Friday evening, I took the boys and we met up with some friends at a Beast Feast. It's a thing where hunters get together, eat food, and then they'll usually have someone talk about hunting or outdoors or whatever. Since this was a Christian event, they had a Christian hunter and speaker as the guest speaker. And that guest speaker was none other than Justin Gibbons from Limitless Outdoors. If you've been around the hunting world and watch hunting shows and such, you've probably heard of him. If not, and you like hunting shows, you can easily find him on YouTube.
Anyways, we got to meet him, eat lots of good food, and then watch Justin's latest video and listen to him speak. Let me just say that Justin is a powerful speaker/preacher/ encourager!
He talked about how God planted seeds in our hearts way back when and wants us to grow, enjoy and use these things because he has a purpose for them. He quoted my favorite verse from the book of Ephesians which is ". . . you were created in Christ, to do good works, that he prepared a long time ago." And just to clarify, that doesn't mean letting those works become more about making "me" happy, than God or our families or whatever, which is what we tend to do.
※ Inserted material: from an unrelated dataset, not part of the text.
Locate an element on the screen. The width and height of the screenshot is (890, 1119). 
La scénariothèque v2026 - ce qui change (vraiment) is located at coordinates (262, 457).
And then those things we do to make "me" happy, just leave a big hole anyway. Another way that we tend to think, especially in America, is to work hard and build up a big retirement, and then when we retire we can spend our savings doing those good things that we were meant to do. So then we often do just what makes us money and often we dread going to work. And when we retire we aren't physically able to do what we were created to do in the first place.
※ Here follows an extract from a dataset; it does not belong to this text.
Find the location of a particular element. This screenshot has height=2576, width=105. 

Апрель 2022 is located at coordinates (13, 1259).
But that's really not how it was meant to be. Of course we need to work to make a living. But we were created to enjoy our work.
Funny thing about Justin is that he didn't grow up in church. Hadn't even been to a church service until he was in his mid twenties. But he loved to hunt. And that's about all that he did. But he never felt satisfied even on his biggest and best hunts and there always seemed to be an empty hole inside.But when a local preacher ordered a DVD from him and asked if he could drop it off at the church, they started a relationship that became a friendship that led Justin to meeting Christ. And then he learned that God had a purpose for him and that God wanted to use his hunts to tell others about Jesus. And so that's what he does. And now everything he does has purpose! And the hole he had is filled with joy!
It was a good evening for me.
I was encouraged to keep doing what I'm doing. Loving God and loving on Jenelle and the kids. Nourishing those little seeds, those passions that I have for hunting and canoeing and looking for sheds and making glass antlers. And writing out our stories along the way.
And I hope that God can use these stories to encourage you in some way and maybe help you to seek out all that you were meant to be in Jesus.
After all, I believe that's what I am here for. And I won't trade this joy for anything!